■ Prompt: Please repeat the entries exactly as they appear and omit any images.

──────── Data provided ────────

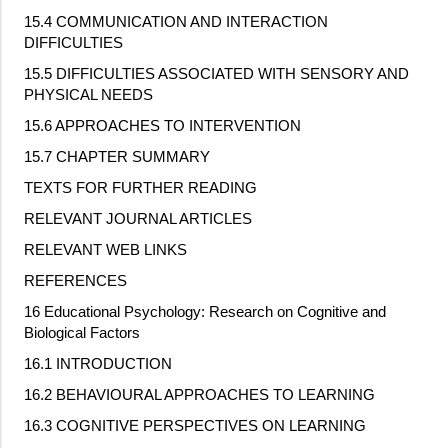
15.4 COMMUNICATION AND INTERACTION
DIFFICULTIES
15.5 DIFFICULTIES ASSOCIATED WITH SENSORY AND
PHYSICAL NEEDS
15.6 APPROACHES TO INTERVENTION
15.7 CHAPTER SUMMARY
TEXTS FOR FURTHER READING
RELEVANT JOURNAL ARTICLES
RELEVANT WEB LINKS
REFERENCES
16 Educational Psychology: Research on Cognitive and
Biological Factors
16.1 INTRODUCTION
16.2 BEHAVIOURAL APPROACHES TO LEARNING
16.3 COGNITIVE PERSPECTIVES ON LEARNING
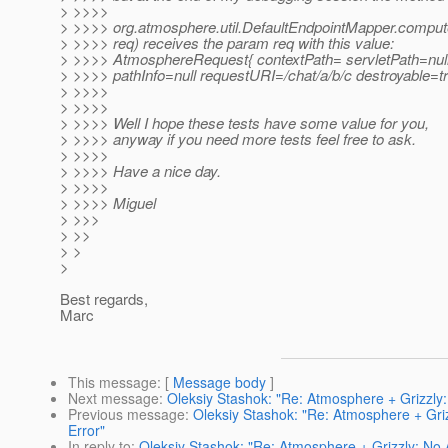
> >>>>
> >>>> org.atmosphere.util.DefaultEndpointMapper.comp
> >>>> req) receives the param req with this value:
> >>>> AtmosphereRequest{ contextPath= servletPath=nul
> >>>> pathInfo=null requestURI=/chat/a/b/c destroyable=t
> >>>>
> >>>>
> >>>> Well I hope these tests have some value for you,
> >>>> anyway if you need more tests feel free to ask.
> >>>>
> >>>> Have a nice day.
> >>>>
> >>>> Miguel
> >>>
> >>
> >
>
Best regards,
Marc
This message
: [
Message body
]
Next message
:
Oleksiy Stashok: "Re: Atmosphere + Grizzly
Previous message
:
Oleksiy Stashok: "Re: Atmosphere + Gr
Error"
In reply to
:
Oleksiy Stashok: "Re: Atmosphere + Grizzly: No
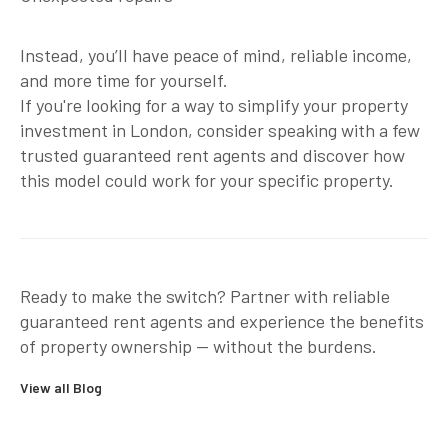
Instead, you’ll have peace of mind, reliable income,
and more time for yourself.
If you're looking for a way to simplify your property
investment in London, consider speaking with a few
trusted
guaranteed rent agents
and discover how
this model could work for your specific property.
Ready to make the switch?
Partner with reliable
guaranteed rent agents
and experience the benefits
of property ownership — without the burdens.
View all Blog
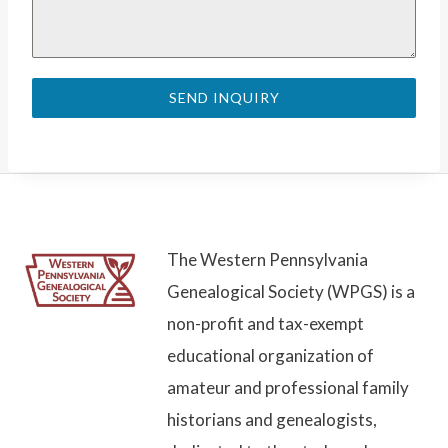
SEND INQUIRY
The Western Pennsylvania
Genealogical Society (WPGS) is a
non-profit and tax-exempt
educational organization of
amateur and professional family
historians and genealogists,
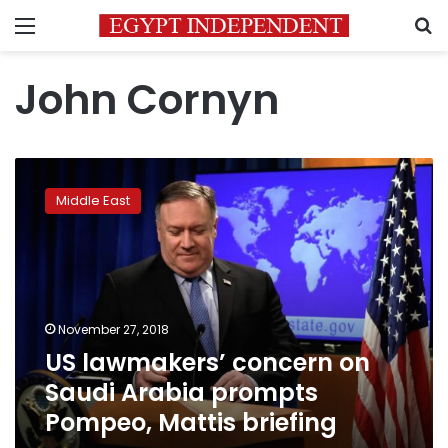
Menu
S
John Cornyn
US
lawmakers’
Middle East
concern
on
Saudi
Arabia
prompts
Pompeo,
November 27, 2018
Mattis
US lawmakers’ concern on
briefing
Saudi Arabia prompts
Pompeo, Mattis briefing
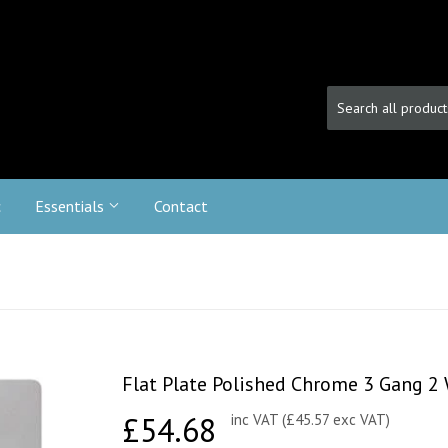
c
Essentials
Contact
Flat Plate Polished Chrome 3 Gang 
£54.68
£54.68
inc VAT (£45.57 exc VAT)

────────

■ Exercise answer:
15.4 COMMUNICATION AND INTERACTION
DIFFICULTIES
15.5 DIFFICULTIES ASSOCIATED WITH SENSORY AND
PHYSICAL NEEDS
15.6 APPROACHES TO INTERVENTION
15.7 CHAPTER SUMMARY
TEXTS FOR FURTHER READING
RELEVANT JOURNAL ARTICLES
RELEVANT WEB LINKS
REFERENCES
16 Educational Psychology: Research on Cognitive and
Biological Factors
16.1 INTRODUCTION
16.2 BEHAVIOURAL APPROACHES TO LEARNING
16.3 COGNITIVE PERSPECTIVES ON LEARNING
> >>>>
> >>>> org.atmosphere.util.DefaultEndpointMapper.comp
> >>>> req) receives the param req with this value:
> >>>> AtmosphereRequest{ contextPath= servletPath=nul
> >>>> pathInfo=null requestURI=/chat/a/b/c destroyable=t
> >>>>
> >>>>
> >>>> Well I hope these tests have some value for you,
> >>>> anyway if you need more tests feel free to ask.
> >>>>
> >>>> Have a nice day.
> >>>>
> >>>> Miguel
> >>>
> >>
> >
>
Best regards,
Marc
This message
: [
Message body
]
Next message
:
Oleksiy Stashok: "Re: Atmosphere + Grizzly
Previous message
:
Oleksiy Stashok: "Re: Atmosphere + Gr
Error"
In reply to
:
Oleksiy Stashok: "Re: Atmosphere + Grizzly: No
Instead, you’ll have peace of mind, reliable income,
and more time for yourself.
If you're looking for a way to simplify your property
investment in London, consider speaking with a few
trusted
guaranteed rent agents
and discover how
this model could work for your specific property.
Ready to make the switch?
Partner with reliable
guaranteed rent agents
and experience the benefits
of property ownership — without the burdens.
View all Blog
SEND INQUIRY
The Western Pennsylvania
Genealogical Society (WPGS) is a
non-profit and tax-exempt
educational organization of
amateur and professional family
historians and genealogists,
Menu
S
John Cornyn
US
lawmakers’
Middle East
concern
on
Saudi
Arabia
prompts
Pompeo,
November 27, 2018
Mattis
US lawmakers’ concern on
briefing
Saudi Arabia prompts
Pompeo, Mattis briefing
c
Essentials
Contact
Flat Plate Polished Chrome 3 Gang 
£54.68
£54.68
inc VAT (£45.57 exc VAT)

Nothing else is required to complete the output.